Extracted page text data:

--------------------------------

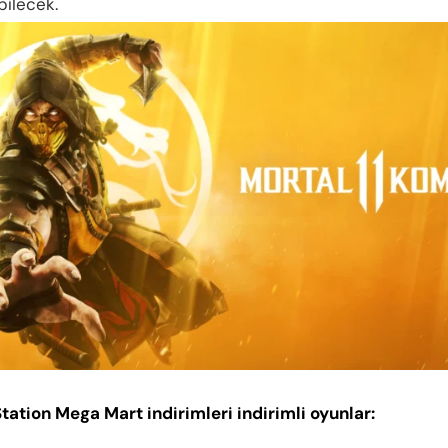
bilecek.
tation Mega Mart indirimleri indirimli oyunlar:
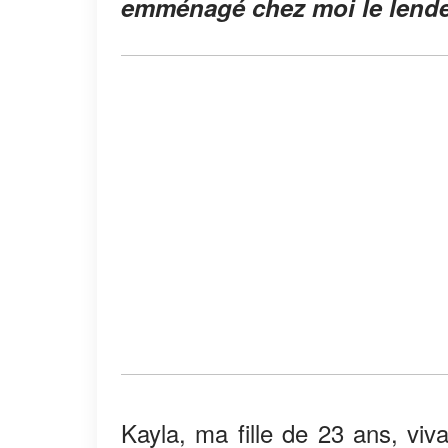
emménagé chez moi le lend
Kayla, ma fille de 23 ans, viva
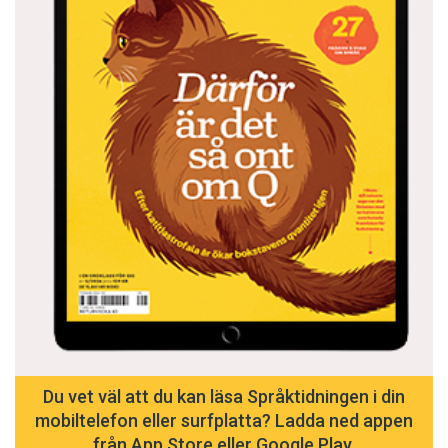
Du vet väl att du kan läsa Språktidningen i din
mobiltelefon eller surfplatta? Ladda ned appen
från App Store eller Google Play.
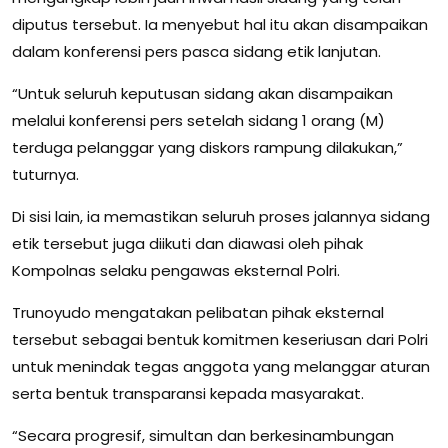
diputus tersebut. Ia menyebut hal itu akan disampaikan
dalam konferensi pers pasca sidang etik lanjutan.
“Untuk seluruh keputusan sidang akan disampaikan
melalui konferensi pers setelah sidang 1 orang (M)
terduga pelanggar yang diskors rampung dilakukan,”
tuturnya.
Di sisi lain, ia memastikan seluruh proses jalannya sidang
etik tersebut juga diikuti dan diawasi oleh pihak
Kompolnas selaku pengawas eksternal Polri.
Trunoyudo mengatakan pelibatan pihak eksternal
tersebut sebagai bentuk komitmen keseriusan dari Polri
untuk menindak tegas anggota yang melanggar aturan
serta bentuk transparansi kepada masyarakat.
“Secara progresif, simultan dan berkesinambungan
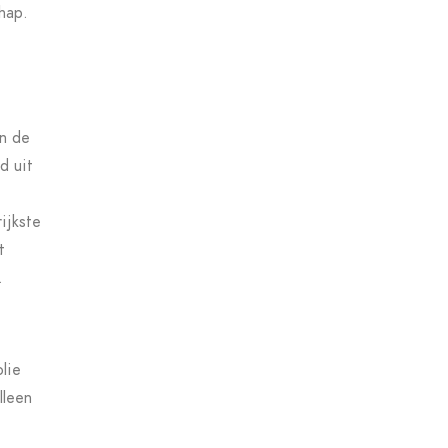
hap.
an de
d uit
ijkste
t
.
lie
lleen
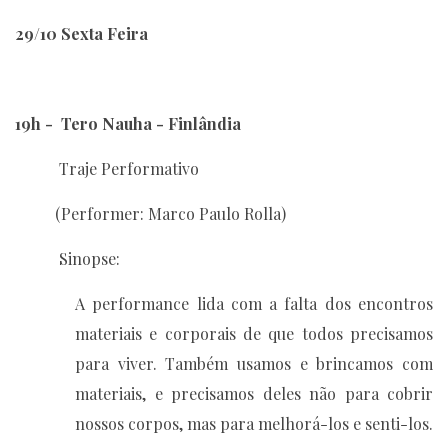
29/10 Sexta Feira
19h - Tero Nauha - Finlândia
Traje Performativo
(Performer: Marco Paulo Rolla)
Sinopse:
A performance lida com a falta dos encontros
materiais e corporais de que todos precisamos
para viver. Também usamos e brincamos com
materiais, e precisamos deles não para cobrir
nossos corpos, mas para melhorá-los e senti-los.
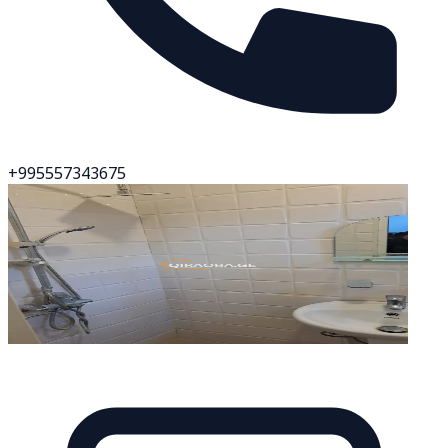
+995557343675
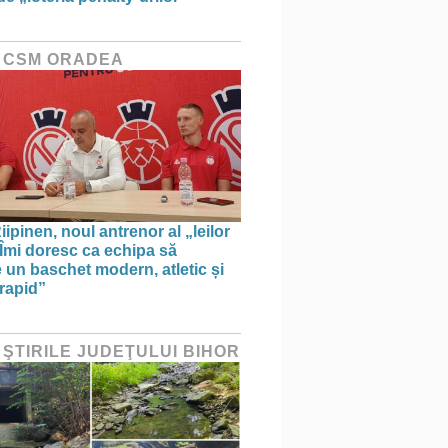
 CSM ORADEA
ipinen, noul antrenor al „leilor
„Îmi doresc ca echipa să
e un baschet modern, atletic și
 rapid”
 ŞTIRILE JUDEŢULUI BIHOR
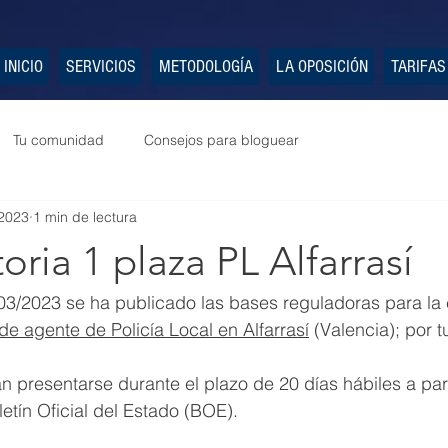
INICIO
SERVICIOS
METODOLOGÍA
LA OPOSICIÓN
TARIFAS
Tu comunidad
Consejos para bloguear
2023
1 min de lectura
ria 1 plaza PL Alfarrasí
03/2023 se ha publicado las bases reguladoras para la 
de agente de Policía Local en Alfarrasí
 (Valencia); por t
n presentarse durante el plazo de 20 días hábiles a part
letín Oficial del Estado (BOE).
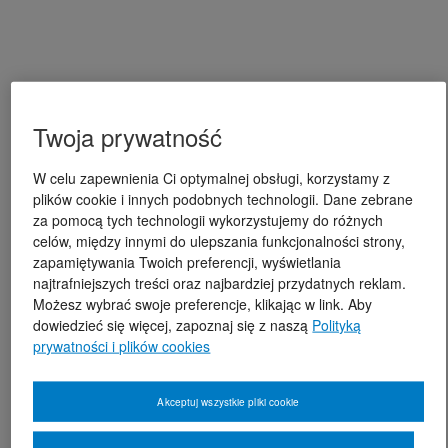
Twoja prywatność
W celu zapewnienia Ci optymalnej obsługi, korzystamy z
plików cookie i innych podobnych technologii. Dane zebrane
za pomocą tych technologii wykorzystujemy do różnych
celów, między innymi do ulepszania funkcjonalności strony,
zapamiętywania Twoich preferencji, wyświetlania
najtrafniejszych treści oraz najbardziej przydatnych reklam.
Możesz wybrać swoje preferencje, klikając w link. Aby
dowiedzieć się więcej, zapoznaj się z naszą
Polityką
prywatności i plików cookies
Akceptuj wszystkie pliki cookie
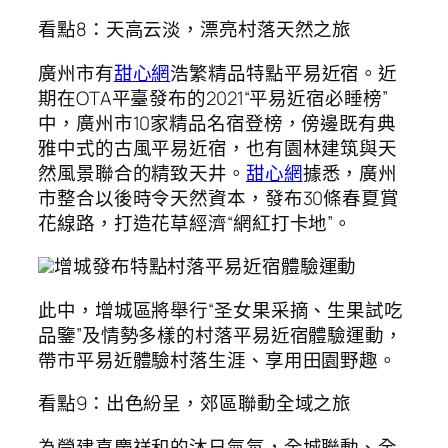
看點8：天高云淡，漂亮村落天然之旅
廣州市有
甜心網
浩繁精品特點平易近宿。近
期在OTA平臺發布的2021“平易近宿必睡榜”
中，廣州市10家精品名宿登榜，傍邊既有典
雅中式的古風平易近宿，也有園林建筑與天
然風景聯合的精致天井。
甜心網
據悉，廣州
市整合以後時令天然資本，發布30條春夏賞
花線路，打造花草經濟“網紅打卡地”。
增城發布特點村落平易近宿體驗運動
此中，增城區將舉行“圣女果采摘、生果試吃
品鑒”及情勢多樣的村落平易近宿體驗運動，
帶市平易近體驗村落生涯、享用田園野趣。
看點9：出色紛呈，郊區聯動全域之旅
為營建喜慶祥和的沐日氣氛，全城聯動、全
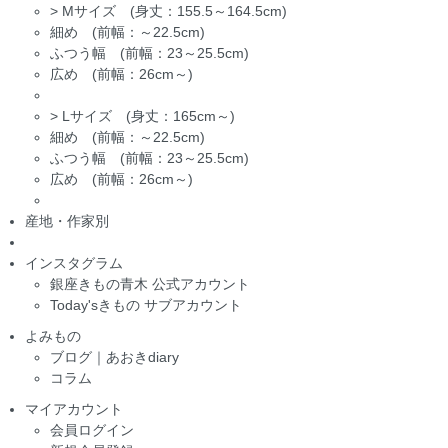
>
Mサイズ (身丈：155.5～164.5cm)
細め (前幅：～22.5cm)
ふつう幅 (前幅：23～25.5cm)
広め (前幅：26cm～)
>
Lサイズ (身丈：165cm～)
細め (前幅：～22.5cm)
ふつう幅 (前幅：23～25.5cm)
広め (前幅：26cm～)
産地・作家別
インスタグラム
銀座きもの青木 公式アカウント
Today'sきもの サブアカウント
よみもの
ブログ｜あおきdiary
コラム
マイアカウント
会員ログイン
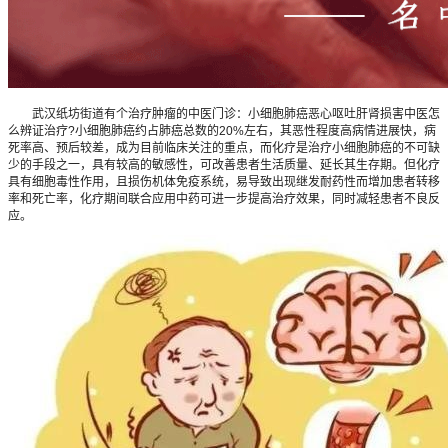
武汉纸坊街道有个治疗肿瘤的中医门诊：小细胞肺癌恶心呕吐肝肾损害中医怎
么辨证治疗?小细胞肺癌约占肺癌总数的20%左右，其恶性程度高病情进展快，病
死率高、预后较差，成为目前临床关注的重点，而化疗是治疗小细胞肺癌的不可缺
少的手段之一，具有较高的敏感性，可改善患者生活质量、延长其生存期。但化疗
具有细胞毒性作用，且损伤机体免疫系统，易导致出现继发耐药性而增加患者转移
率和死亡率，化疗期间联合应用中药可进一步提高治疗效果，同时减轻患者不良反
应。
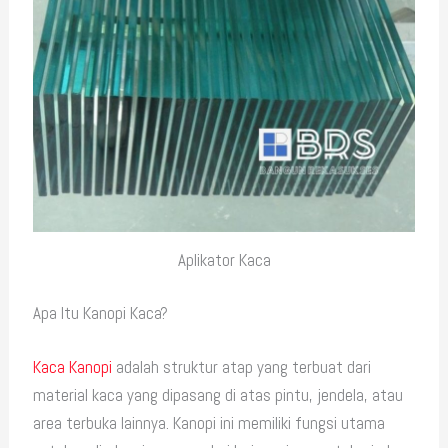
Aplikator Kaca
Apa Itu Kanopi Kaca?
Kaca Kanopi
adalah struktur atap yang terbuat dari
material kaca yang dipasang di atas pintu, jendela, atau
area terbuka lainnya. Kanopi ini memiliki fungsi utama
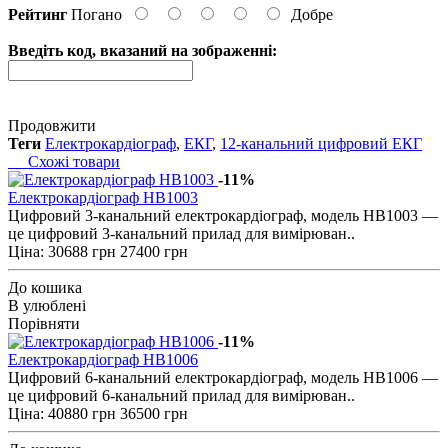
Рейтинг
Погано
Добре
Введіть код, вказаний на зображенні:
Продовжити
Теги
Електрокардіограф
,
ЕКГ
,
12-канальний цифровий ЕКГ
Схожі товари
-11%
Електрокардіограф HB1003
Цифровий 3-канальний електрокардіограф, модель HB1003 —
це цифровий 3-канальний прилад для вимірюван..
Ціна:
30688 грн
27400 грн
До кошика
В улюблені
Порівняти
-11%
Електрокардіограф HB1006
Цифровий 6-канальний електрокардіограф, модель HB1006 —
це цифровий 6-канальний прилад для вимірюван..
Ціна:
40880 грн
36500 грн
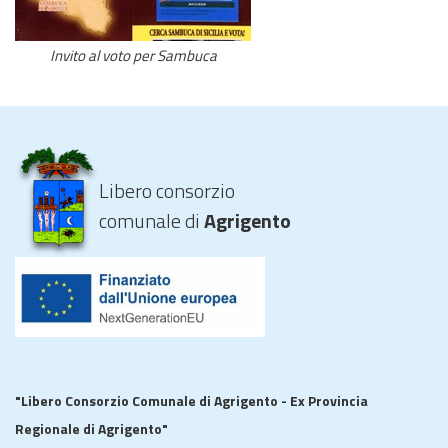
Invito al voto per Sambuca
Libero consorzio
comunale di
Agrigento
"Libero Consorzio Comunale di Agrigento - Ex Provincia
Regionale di Agrigento"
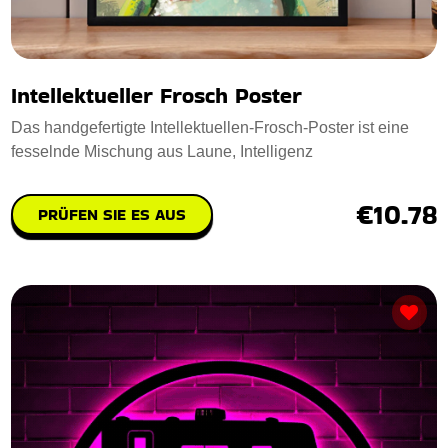
Intellektueller Frosch Poster
Das handgefertigte Intellektuellen-Frosch-Poster ist eine
fesselnde Mischung aus Laune, Intelligenz
€10.78
PRÜFEN SIE ES AUS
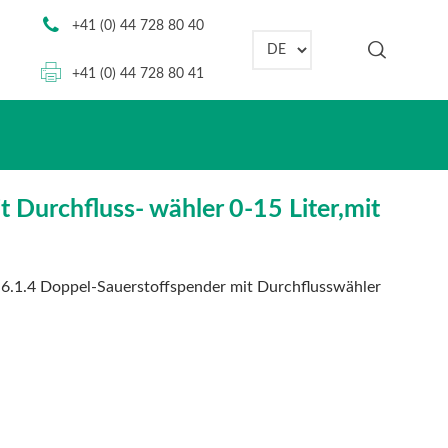
+41 (0) 44 728 80 40
Sprache auswählen
+41 (0) 44 728 80 41
 Durchfluss- wähler 0-15 Liter,mit
:
6.1.4 Doppel-Sauerstoffspender mit Durchflusswähler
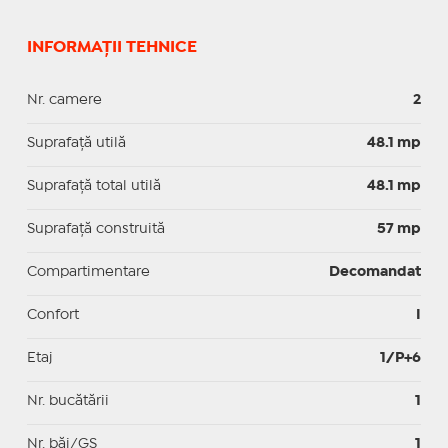
INFORMAȚII TEHNICE
Nr. camere
2
Suprafaţă utilă
48.1 mp
Suprafaţă total utilă
48.1 mp
Suprafaţă construită
57 mp
Compartimentare
Decomandat
Confort
I
Etaj
1/P+6
Nr. bucătării
1
Nr. băi/GS
1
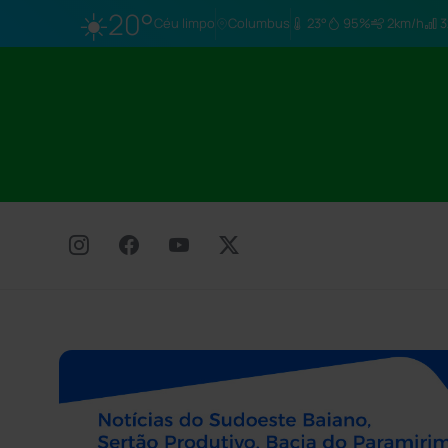
☀️
20°
Céu limpo
Columbus
23°
95%
2km/h
3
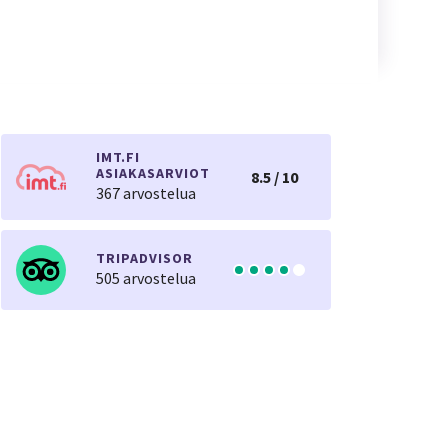
IMT.FI
ASIAKASARVIOT
8.5 / 10
367 arvostelua
TRIPADVISOR
505 arvostelua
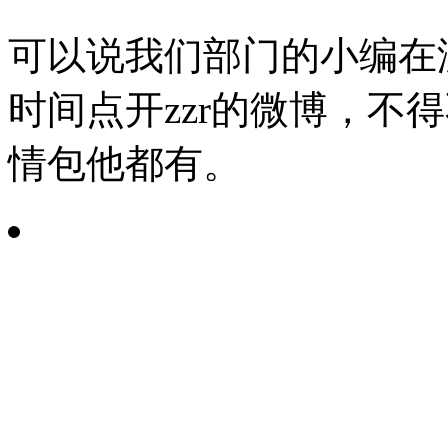
可以说我们部门的小编在
时间点开zzr的微博，不
情包他都有。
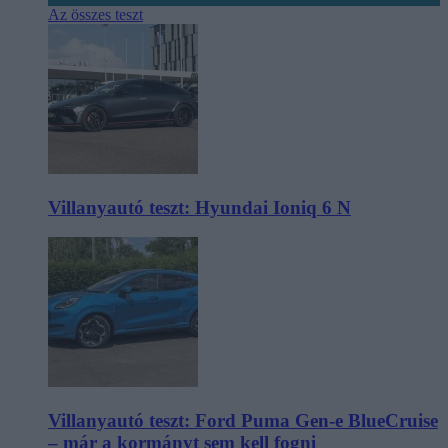
Az összes teszt
Villanyautó teszt: Hyundai Ioniq 6 N
Villanyautó teszt: Ford Puma Gen-e BlueCruise
– már a kormányt sem kell fogni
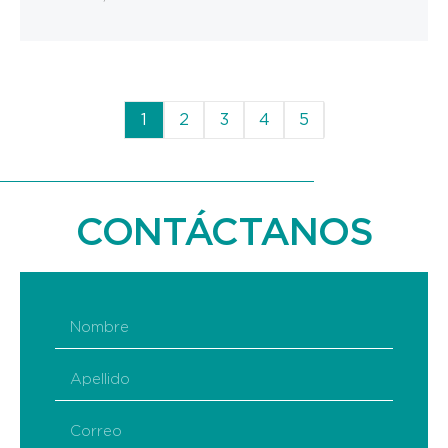
1
2
3
4
5
CONTÁCTANOS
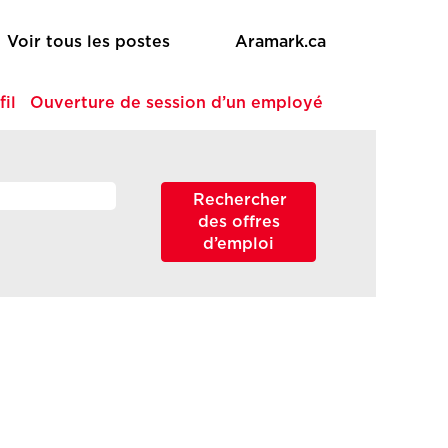
Voir tous les postes
Aramark.ca
fil
Ouverture de session d’un employé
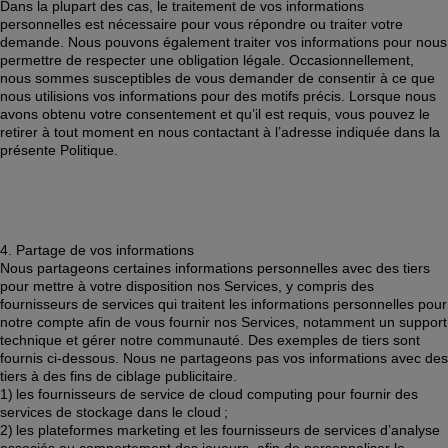
Dans la plupart des cas, le traitement de vos informations 
personnelles est nécessaire pour vous répondre ou traiter votre 
demande. Nous pouvons également traiter vos informations pour nous 
permettre de respecter une obligation légale. Occasionnellement, 
nous sommes susceptibles de vous demander de consentir à ce que 
nous utilisions vos informations pour des motifs précis. Lorsque nous 
avons obtenu votre consentement et qu’il est requis, vous pouvez le 
retirer à tout moment en nous contactant à l’adresse indiquée dans la 
présente Politique. 
4. Partage de vos informations 
Nous partageons certaines informations personnelles avec des tiers 
pour mettre à votre disposition nos Services, y compris des 
fournisseurs de services qui traitent les informations personnelles pour 
notre compte afin de vous fournir nos Services, notamment un support 
technique et gérer notre communauté. Des exemples de tiers sont 
fournis ci-dessous. Nous ne partageons pas vos informations avec des 
tiers à des fins de ciblage publicitaire. 
1) les fournisseurs de service de cloud computing pour fournir des 
services de stockage dans le cloud ; 
2) les plateformes marketing et les fournisseurs de services d’analyse 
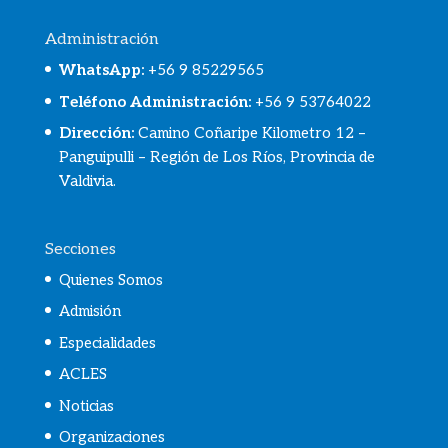
Administración
WhatsApp
:
+56 9 85229565
Teléfono Administración:
+56 9 53764022
Dirección:
Camino Coñaripe Kilometro 12 –
Panguipulli – Región de Los Ríos, Provincia de
Valdivia.
Secciones
Quienes Somos
Admisión
Especialidades
ACLES
Noticias
Organizaciones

--------------------------------

■ Work required: Check each line of the entries for "etik" and copy those that have it.

■ Task response:
dalam konferensi pers pasca sidang etik lanjutan.
etik tersebut juga diikuti dan diawasi oleh pihak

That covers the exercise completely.